[[ Dataset entries, beginning ]]
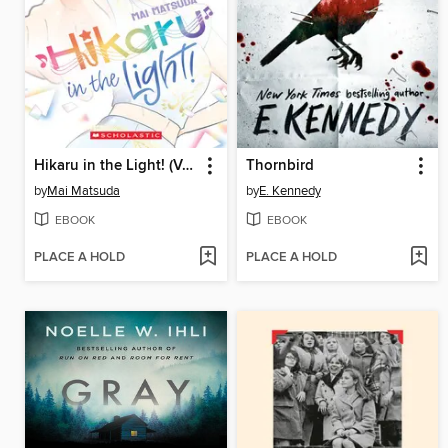
Hikaru in the Light! (Volume 4)
Thornbird
by
Mai Matsuda
by
E. Kennedy
EBOOK
EBOOK
PLACE A HOLD
PLACE A HOLD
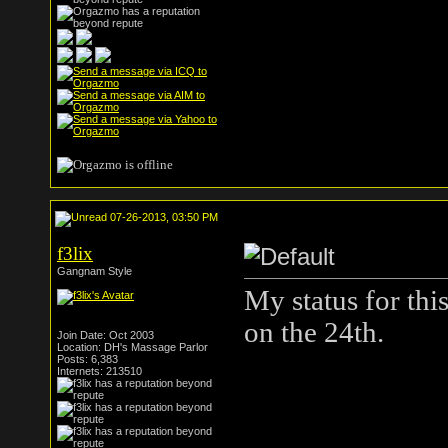
07-26-2013, 03:50 PM
f3lix
Gangnam Style
My status for thi
on the 24th.
Join Date: Oct 2003
Location: DH's Massage Parlor
Posts: 6,383
Internets: 213510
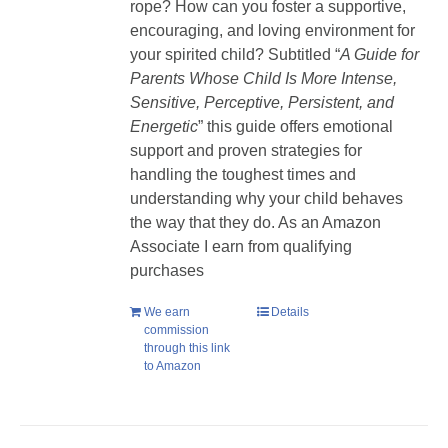
rope? How can you foster a supportive,
encouraging, and loving environment for
your spirited child? Subtitled “
A Guide for
Parents Whose Child Is More Intense,
Sensitive, Perceptive, Persistent, and
Energetic
” this guide offers emotional
support and proven strategies for
handling the toughest times and
understanding why your child behaves
the way that they do. As an Amazon
Associate I earn from qualifying
purchases
We earn
Details
commission
through this link
to Amazon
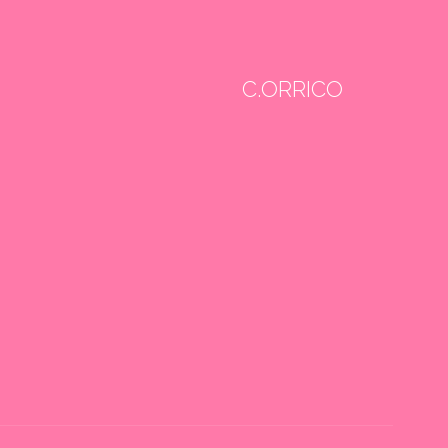
C.ORRICO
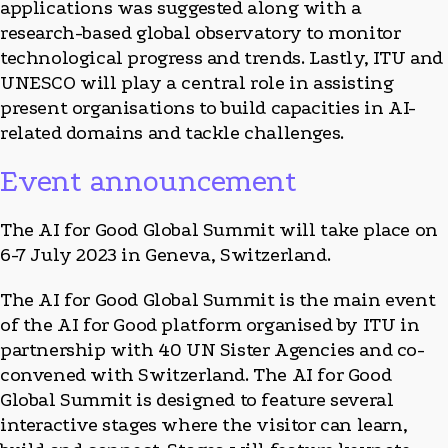
applications was suggested along with a
research-based global observatory to monitor
technological progress and trends. Lastly, ITU and
UNESCO will play a central role in assisting
present organisations to build capacities in AI-
related domains and tackle challenges.
Event announcement
The AI for Good Global Summit will take place on
6-7 July 2023 in Geneva, Switzerland.
The AI for Good Global Summit is the main event
of the AI for Good platform organised by ITU in
partnership with 40 UN Sister Agencies and co-
convened with Switzerland. The AI for Good
Global Summit is designed to feature several
interactive stages where the visitor can learn,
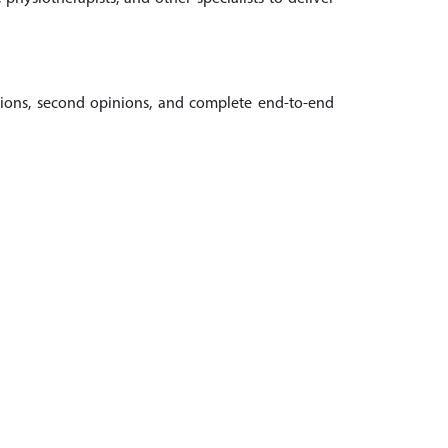
ations, second opinions, and complete end-to-end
[[ Dataset entries, end ]]
Your task: Return the lines exactly as they stand, from the start of the entries through the line holding "A Guide for"; omit the pictures.

Answer below:
Hikaru in the Light! (Volume 4)
Thornbird
by
Mai Matsuda
by
E. Kennedy
EBOOK
EBOOK
PLACE A HOLD
PLACE A HOLD
07-26-2013, 03:50 PM
f3lix
Gangnam Style
My status for thi
on the 24th.
Join Date: Oct 2003
Location: DH's Massage Parlor
Posts: 6,383
Internets: 213510
rope? How can you foster a supportive,
encouraging, and loving environment for
your spirited child? Subtitled “
A Guide for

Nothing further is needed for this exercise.